芸能界でなくてもSNSで一個人が有名になれてしまう一般人との境界線がどんどん薄れてる時代、承認欲求や自己顕示欲が高まってる中で、思春期を過ごす過酷さで精神を擦り減らす。それに加えてネットの世界とは乖離していく実生活。きっと端から見れば不幸とは言えない家庭環境や学校生活でも、その中で増幅される孤独感は誰とも比べることは不可能。だからあの言葉が自分だけのために届いた喜びで沼っていくのも理解し易い。悩みとか話して、世界にはもっと辛い人がいるよって言われて自分の悩みなんてちっぽけだって思える人はそれで良いけど、誰かが代わってくれるわけでもないその苦しみを、他人と比べるって事に釈然としない自分は2人が呼応する場面で引き込まれました。
読んでると2人の感情と、それを無慈悲に攻撃してくるセカイとの応酬がこれもまた若い子たちが慣れ親しんでいる、言葉が洪水のように羅列する今時の音楽のようで、コマ割りや言葉の配置が動画サイトにあるようなアニメーション?を使ったMVっぽいのかな、隙も息継ぎする暇もない。若い子たちに親和性が高いと思うし、こういう作品が生まれる必然性は感じます。もちろん自分自身共感できる部分もあったわけだし、この作品テーマにはこのスタイルが合ってると思う。
ただ作品の中に全て描かれすぎてて、創作物に生じる余白のような間(ま)が欲しくなる自分にはど真ん中の好みではなかったってだけ。

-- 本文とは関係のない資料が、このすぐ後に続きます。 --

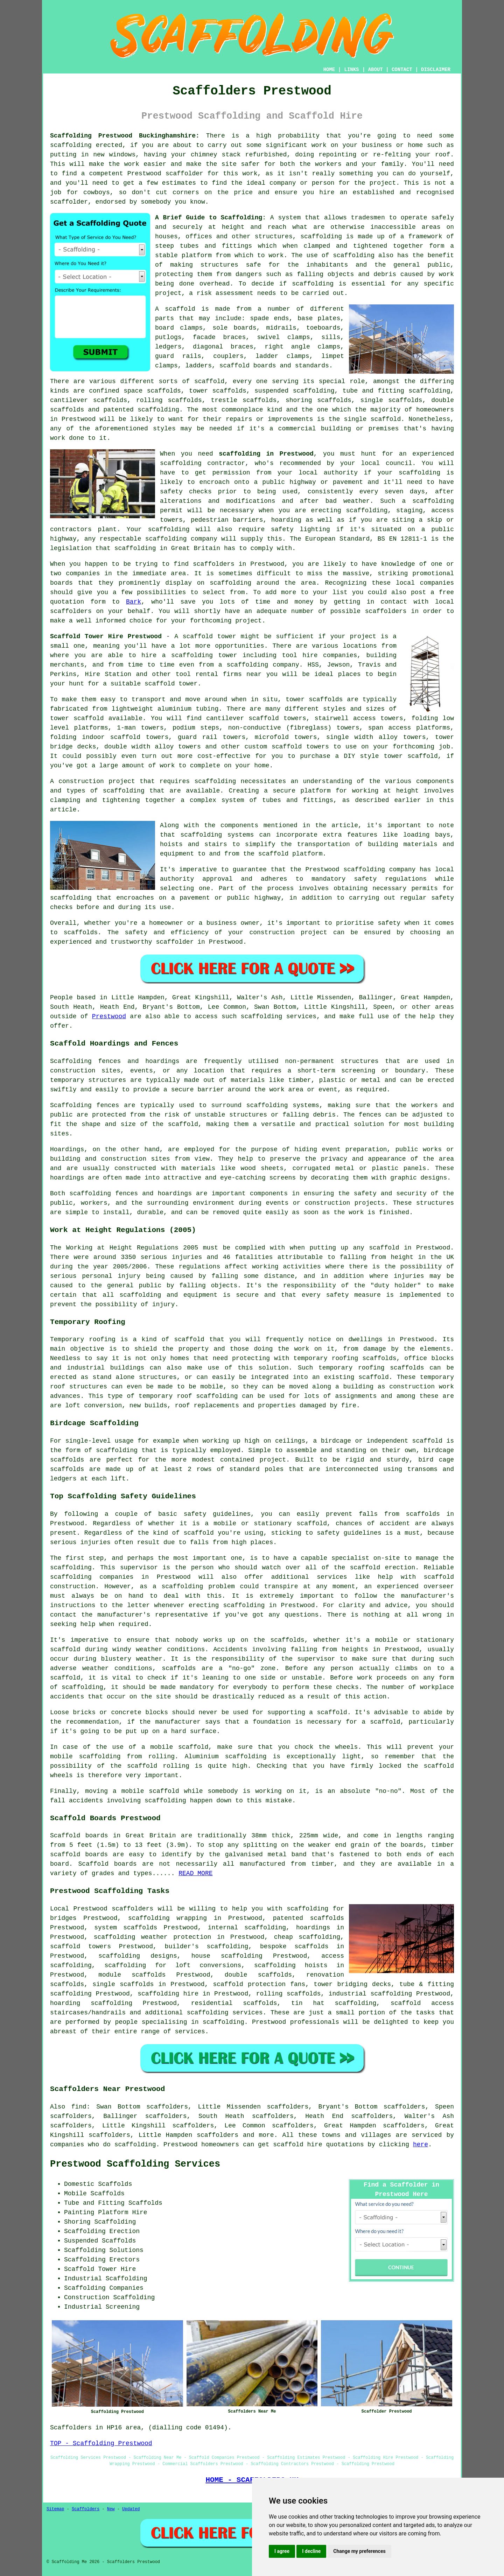  What do you see at coordinates (106, 636) in the screenshot?
I see `Scaffold Tower Hire Prestwood` at bounding box center [106, 636].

自分の頭でイメージを膨らませたいけど、この作品はそのまま頭に流れ込んで占領する感じでスラスラ読めてキモチイイ!てなるのがちと苦手かも。
配信者ガチ恋粘着系漫画は多分一番有名な作品?を読んだことある程度で、BLではインフルエンサーのキャラ設定多い方だと思うけどここまで純度高めて描いてるのは初めてじゃないか?てくらい自分の存在意義、ファン、ガチ恋、共依存てのが密接に2人の関係と繋がってて、ぶっ刺さる人にはエグいパワーがあるんだろうな。
SNSが中心にあると不幸にしかなれないとは思うけど、同じクラスに本音を話せる人がいなくても世界が繋がったおかげでそこでの出会いに救われる人だっているから否定は出来ない。ただただ彼らにとって心安らかな関係に落ち着くことを願う!